Imagine the story of “Don Quixote” told as a rock opera. Actually, don’t imagine it – just come see “Don Quijote de la Mancha,” a bold reimagining of the Cervantes classic by the stage company Argamasa (“Mortar” in English). The music-infused adaptation plays this week at the first-ever Embrujarte Theatre Festival in Escazú (not to be confused with the yearly EmbrujArte crafts festival, also held in Escazú).
Costa Rica is remarkably rich in theater, but small companies don’t often travel beyond their own humble communities. To showcase the wildly creative work of small and amateur thespians, the National Theater Company hosted a countrywide contest. The four winning companies now have a chance to perform their works at the Heart of Jesus High School and Bible Baptist Church. The three-day festival is free and open to the public, and all productions are considered family-friendly.

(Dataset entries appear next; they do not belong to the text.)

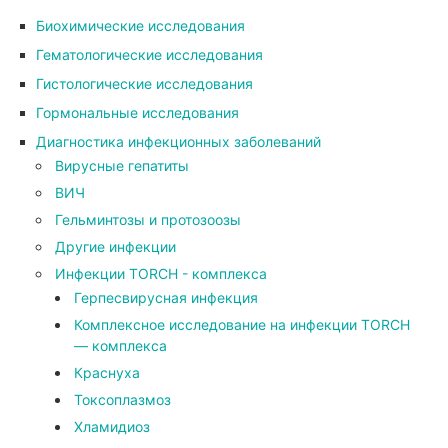
Биохимические исследования
Гематологические исследования
Гистологические исследования
Гормональные исследования
Диагностика инфекционных заболеваний
Вирусные гепатиты
ВИЧ
Гельминтозы и протозоозы
Другие инфекции
Инфекции TORCH - комплекса
Герпесвирусная инфекция
Комплексное исследование на инфекции TORCH
— комплекса
Краснуха
Токсоплазмоз
Хламидиоз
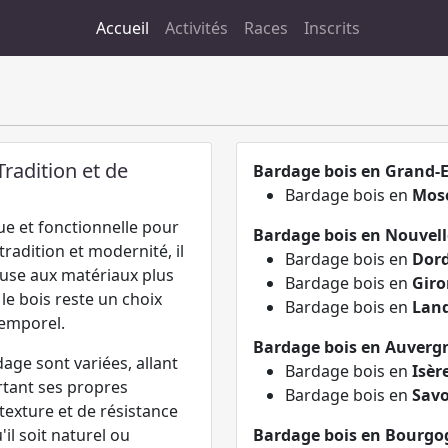
Accueil
Activités
Races
Inscrits
Tradition et de
Bardage bois en Grand-E
Bardage bois en
Mose
ue et fonctionnelle pour
Bardage bois en Nouvell
tradition et modernité, il
Bardage bois en
Dor
reuse aux matériaux plus
Bardage bois en
Gir
 le bois reste un choix
Bardage bois en
Lan
temporel.
Bardage bois en Auverg
dage sont variées, allant
Bardage bois en
Isèr
tant ses propres
Bardage bois en
Savo
texture et de résistance
il soit naturel ou
Bardage bois en Bourg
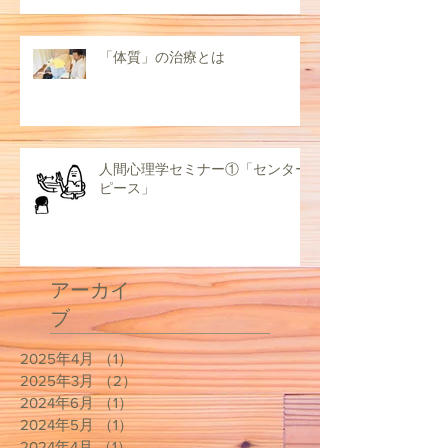
「体質」の治療とは
人間心理学セミナー①「センター
ピース」
アーカイ
ブ
2025年4月
（1）
1件の記事
2025年3月
（2）
2件の記事
2024年6月
（1）
1件の記事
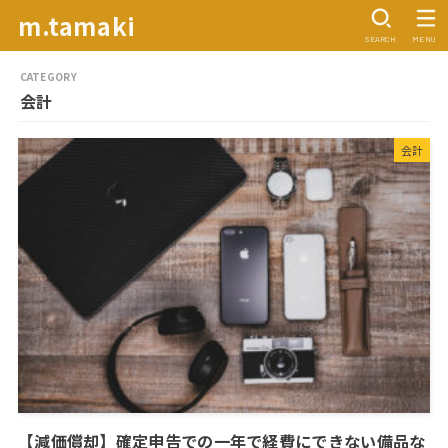
m.tamaki
SEARCH
MENU
会計
会計
【減価償却】確定申告での一年で経費にできない備品な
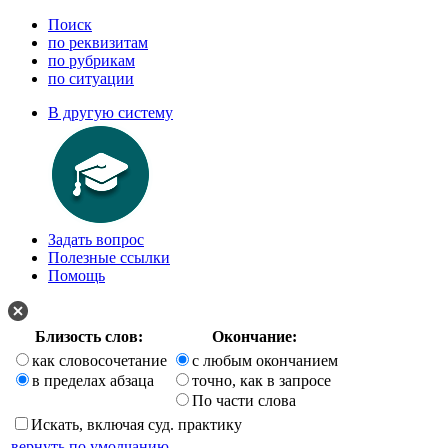
Поиск
по реквизитам
по рубрикам
по ситуации
В другую систему
Задать вопрос
Полезные ссылки
Помощь
Близость слов:
Окончание:
как словосочетание
с любым окончанием
в пределах абзаца
точно, как в запросе
По части слова
Искать, включая суд. практику
вернуть по умолчанию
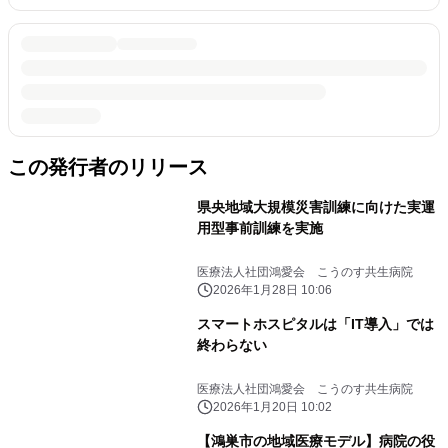
この発行者のリリース
県央地域大規模災害訓練に向けた実運
用型事前訓練を実施
医療法人社団鴻愛会 こうのす共生病院
2026年1月28日 10:06
スマートホスピタルは「IT導入」では
終わらない
医療法人社団鴻愛会 こうのす共生病院
2026年1月20日 10:02
【鴻巣市の地域医療モデル】病院の役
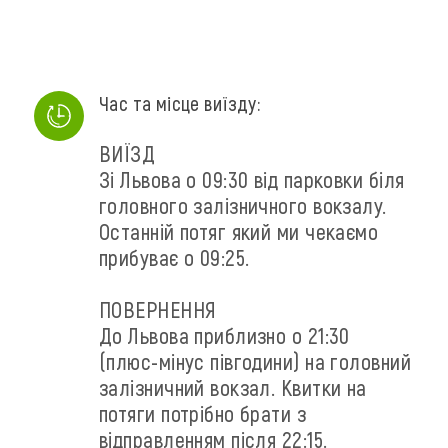
Час та місце виїзду:
ВИЇЗД
Зі Львова о 09:30 від парковки біля
головного залізничного вокзалу.
Останній потяг який ми чекаємо
прибуває о 09:25.
ПОВЕРНЕННЯ
До Львова приблизно о 21:30
(плюс-мінус півгодини) на головний
залізничний вокзал. Квитки на
потяги потрібно брати з
відправленням після 22:15.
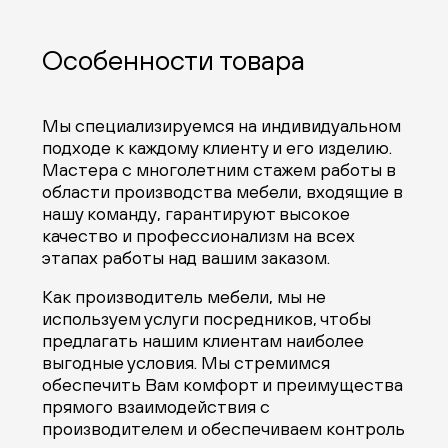
Особенности товара
Мы специализируемся на индивидуальном
подходе к каждому клиенту и его изделию.
Мастера с многолетним стажем работы в
области производства мебели, входящие в
нашу команду, гарантируют высокое
качество и профессионализм на всех
этапах работы над вашим заказом.
Как производитель мебели, мы не
используем услуги посредников, чтобы
предлагать нашим клиентам наиболее
выгодные условия. Мы стремимся
обеспечить Вам комфорт и преимущества
прямого взаимодействия с
производителем и обеспечиваем контроль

“For the National Theater Company, supporting the development of community theater represents a need to strengthen initiatives that [already] exist in the country,” said Gladys Alzate, director of the Culture Ministry, in a statement. “This new project is part of an institutional decentralization and relates to theater across the nation.”
The program includes “Manchas de Alma,” (“Soul Spots”), by Cartago’s Grupo Reflejos, “Nada de eso compra la felicidad,” (“None of that Buys Happiness”), by the Coronado troupe Amanía, and “Tiempos de Cambio,” (“Times of Change”), by Escazú company Los Despiertos. The latter production has an environmental theme and incorporates music, video, acrobatics and fire.
The festival was largely the brainchild of José Luis Solís, a founder of the Los Despiertos. (The company’s name translates as “The Awakened”).
“Since our theater group was founded in 2006, we have had the desire to do some kind of theatrical season,” said Solís in a statement. “After the [National Theater] contest, the winning groups decided to do a festival in Escazú. We proposed it to the municipality and there was an opening so that the festival could be added to the local cultural agenda.”
Organizers took some inspiration from similar festivals in Puntarenas and the Southern Zone, and they hope that Embrujarte becomes an annual event. Showing off pyrotechnics and a singing knight errant is probably a good start.